By the time I left on Monday evening, most of the snow had melted, and on that day I had the best view of the nearby Rocky Mountains. I shall anticipate returning next year for the great Mexican food on offer in historic San Antonio, always a pleasant locale in late November. As always, please be in touch via email or Twitter should you have ideas for themes or papers for future sessions at the American Academy of Religion.

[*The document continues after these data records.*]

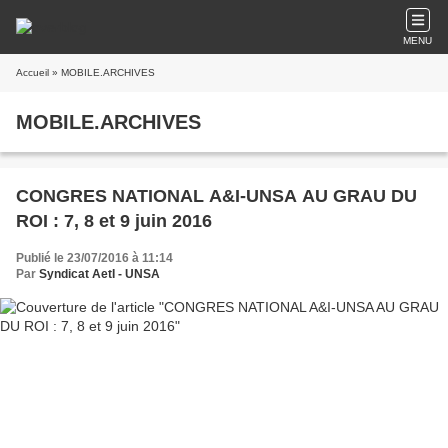
MENU
Accueil
» MOBILE.ARCHIVES
MOBILE.ARCHIVES
CONGRES NATIONAL A&I-UNSA AU GRAU DU
ROI : 7, 8 et 9 juin 2016
Publié le 23/07/2016 à 11:14
Par
Syndicat AetI - UNSA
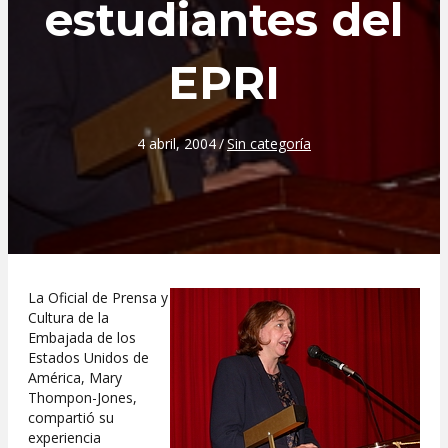
estudiantes del
EPRI
4 abril, 2004
/
Sin categoría
La Oficial de Prensa y
Cultura de la
Embajada de los
Estados Unidos de
América, Mary
Thompon-Jones,
compartió su
experiencia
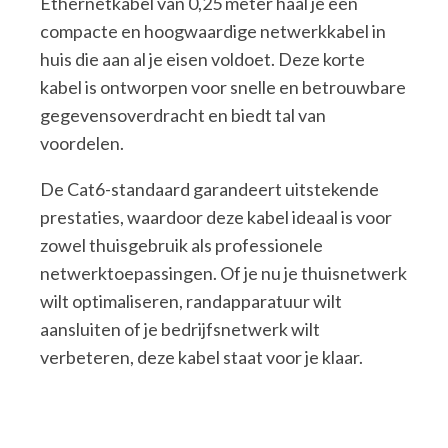
Ethernetkabel van 0,25 meter haal je een
compacte en hoogwaardige netwerkkabel in
huis die aan al je eisen voldoet. Deze korte
kabel is ontworpen voor snelle en betrouwbare
gegevensoverdracht en biedt tal van
voordelen.
De Cat6-standaard garandeert uitstekende
prestaties, waardoor deze kabel ideaal is voor
zowel thuisgebruik als professionele
netwerktoepassingen. Of je nu je thuisnetwerk
wilt optimaliseren, randapparatuur wilt
aansluiten of je bedrijfsnetwerk wilt
verbeteren, deze kabel staat voor je klaar.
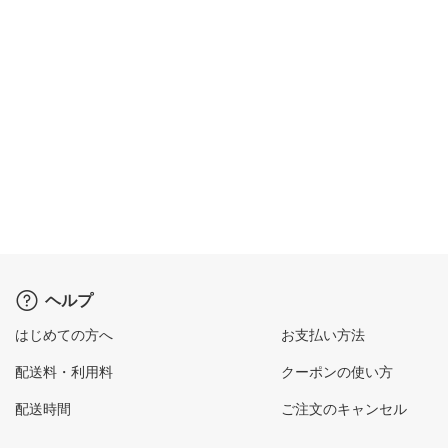
ヘルプ
はじめての方へ
お支払い方法
配送料・利用料
クーポンの使い方
配送時間
ご注文のキャンセル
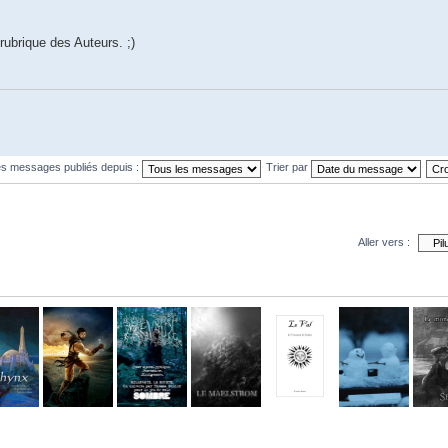
rubrique des Auteurs. ;)
les messages publiés depuis :
Trier par
Aller vers :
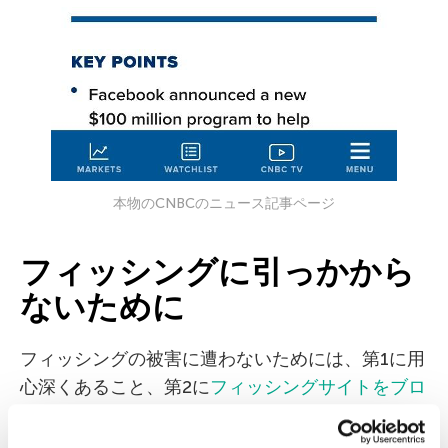
本物のCNBCのニュース記事ページ
フィッシングに引っかから
ないために
フィッシングの被害に遭わないためには、第1に用
心深くあること、第2に
フィッシングサイトをブロ
ックする機能を持つセキュリティ製品
を使用する
ことです。2番目の方法はそんなに労力がかかりま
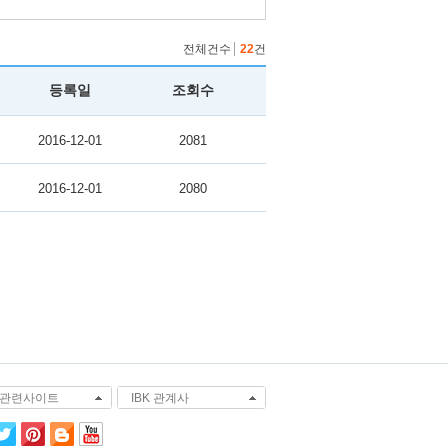
전체건수
22
건
등록일
조회수
2016-12-01
2081
2016-12-01
2080
K 관련사이트
IBK 관계사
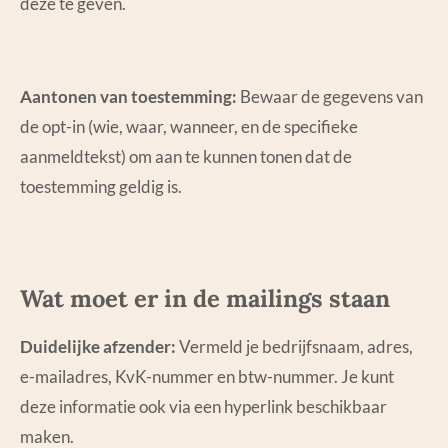
deze te geven.
Aantonen van toestemming:
Bewaar de gegevens van
de opt-in (wie, waar, wanneer, en de specifieke
aanmeldtekst) om aan te kunnen tonen dat de
toestemming geldig is.
Wat moet er in de mailings staan
Duidelijke afzender:
Vermeld je bedrijfsnaam, adres,
e-mailadres, KvK-nummer en btw-nummer. Je kunt
deze informatie ook via een hyperlink beschikbaar
maken.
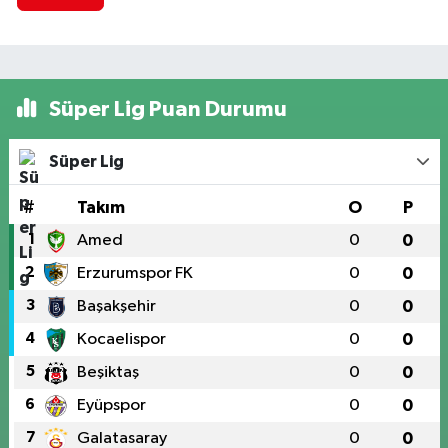
Süper Lig Puan Durumu
Süper Lig
#
Takım
O
P
1
Amed
0
0
2
Erzurumspor FK
0
0
3
Başakşehir
0
0
4
Kocaelispor
0
0
5
Beşiktaş
0
0
6
Eyüpspor
0
0
7
Galatasaray
0
0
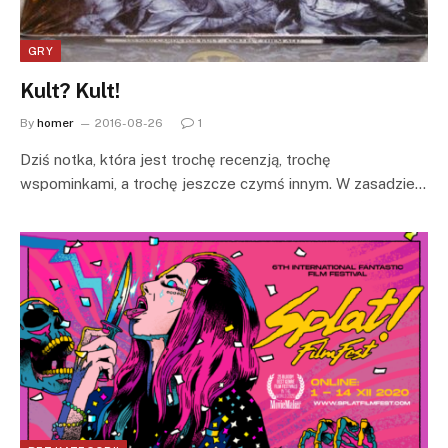
GRY
Kult? Kult!
By
homer
2016-08-26
1
Dziś notka, która jest trochę recenzją, trochę
wspominkami, a trochę jeszcze czymś innym. W zasadzie…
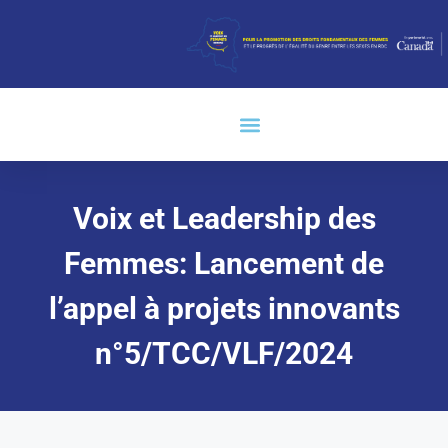
Voix et Leadership des
Femmes: Lancement de
l’appel à projets innovants
n°5/TCC/VLF/2024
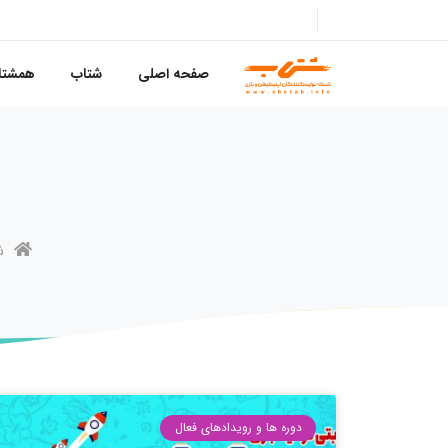
صفحه اصلی
شتاب
همشتا
ش
دوره ها و رویدادهای فعال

Bulletin 74 – December 2022

2 thoughts on “Bulletin 74 – December 2022

  • December 1, 2022 at 6:11 am

    Dear Curtis. Thanks for the many useful hints. May I suggest that you make it less AngloSaxon-oriented? In this issue I had expected the announcement of Benoit Chantre’s reedition of Girard’s last book in France which contains very valuable visions on his final position. Hopefully, it will be in the next issue. I feel that the activities of the French ARM (Association de Recherches Mimetiques) deserve some coverage in our Bulletin. After all, Girard’s French roots remain worth considering.

    • December 4, 2022 at 1:24 am

      Dear Wiel,
      I agree with you up to a point but not all Anglophones are Anglo Saxons. Many Anglophones regret the hegemony of the English Language. You are so right about requesting a greater linguistic diversity and will be appreciated for this comment.